The largest study on incense and heart health followed over 63,000 Chinese adults aged 45 to 74 for more than a decade through the Singapore Chinese Health Study. Researchers found that current long-term incense users had a 12% increased risk of dying from cardiovascular disease compared to people who never used incense or had stopped. The risk broke down to a 19% increase for stroke and a 10% increase for coronary heart disease. This was the first large-scale epidemiological study to document population-level cardiovascular effects from routine home incense use.

How Incense Compares to Cigarette Smoke

A comparison that surprises most people: in laboratory tests, the particulate matter from incense smoke showed greater ability to damage cells and DNA than the same dose of mainstream cigarette smoke. Researchers characterized the particles from two types of incense and compared them head-to-head with a reference cigarette using standard toxicity assays.
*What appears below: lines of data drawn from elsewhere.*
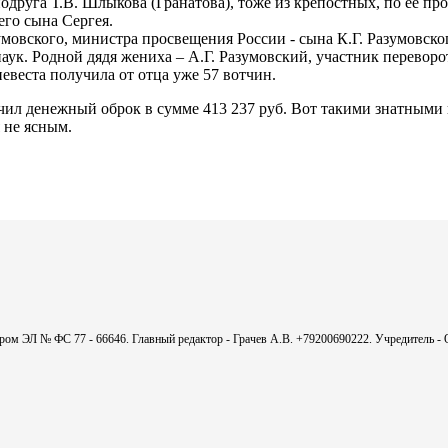
одруга Т.В. Шлыкова (Гранатова), тоже из крепостных, по ее п
его сына Сергея.
зумовского, министра просвещения России - сына К.Г. Разумовско
ук. Родной дядя жениха – А.Г. Разумовский, участник переворо
евеста получила от отца уже 57 вотчин.
учил денежный оброк в сумме 413 237 руб. Вот такими знатными
я не ясным.
мером ЭЛ № ФС 77 - 66646. Главный редактор - Грачев А.В. +79200690222. Учредитель 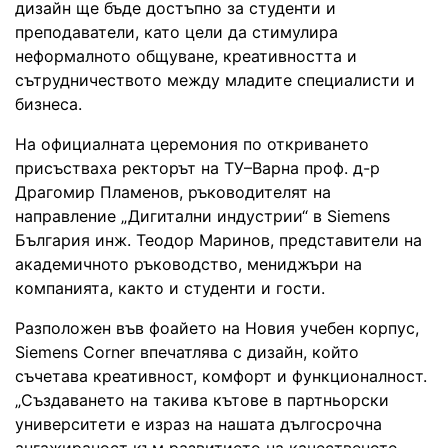
дизайн ще бъде достъпно за студенти и
преподаватели, като цели да стимулира
неформалното общуване, креативността и
сътрудничеството между младите специалисти и
бизнеса.
На официалната церемония по откриването
присъстваха ректорът на ТУ–Варна проф. д-р
Драгомир Пламенов, ръководителят на
направление „Дигитални индустрии“ в Siemens
България инж. Теодор Маринов, представители на
академичното ръководство, мениджъри на
компанията, както и студенти и гости.
Разположен във фоайето на Новия учебен корпус,
Siemens Corner впечатлява с дизайн, който
съчетава креативност, комфорт и функционалност.
„Създаването на такива кътове в партньорски
университети е израз на нашата дългосрочна
ангажираност към развитието на качественото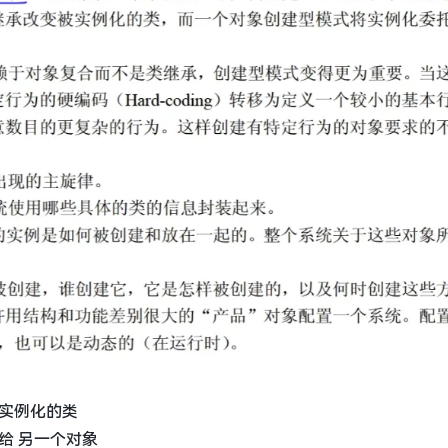
被实例化的类
给 另一个对象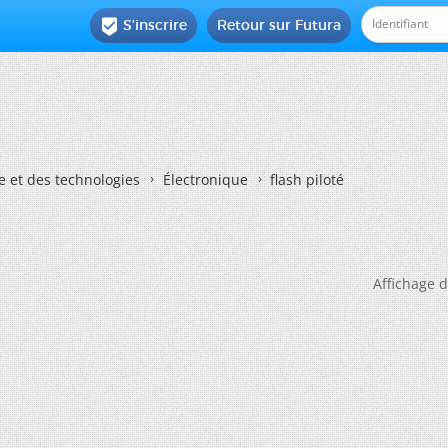
S'inscrire
Retour sur Futura

e et des technologies
Électronique
flash piloté
Affichage d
All incense samples were more toxic to cells than the cigarette smoke, and one incense sample also showed higher genotoxicity, meaning it caused more genetic damage per dose.

This doesn’t mean burning a stick of incense is “worse than smoking a cigarette” in everyday terms. Cigarette smokers inhale deeply and directly, dozens of times per day, while incense smoke disperses through a room. But it does mean that the chemical composition of incense smoke is not harmless, and treating it as fundamentally different from other types of combustion smoke is a mistake.

Reducing Your Exposure

If you burn incense and want to keep doing so, ventilation is the single most important factor. Opening a window or running an exhaust fan can dramatically reduce the particle concentrations that build up in an enclosed room. Burning fewer sticks, choosing shorter sticks, and not burning incense daily all reduce cumulative exposure.

The type of incense matters too, though research comparing specific product types is limited. Charcoal-based incense has already undergone a carbonization process, which in theory means a cleaner burn with fewer volatile gases and tars. Wood-dust-based incense, which hasn’t been carbonized, tends to release more of those byproducts during combustion. No rigorous head-to-head studies exist yet, so choosing between the two is more informed guesswork than settled science. What is clear is that any incense burned in a small, poorly ventilated room will produce particle levels well above what health guidelines consider safe.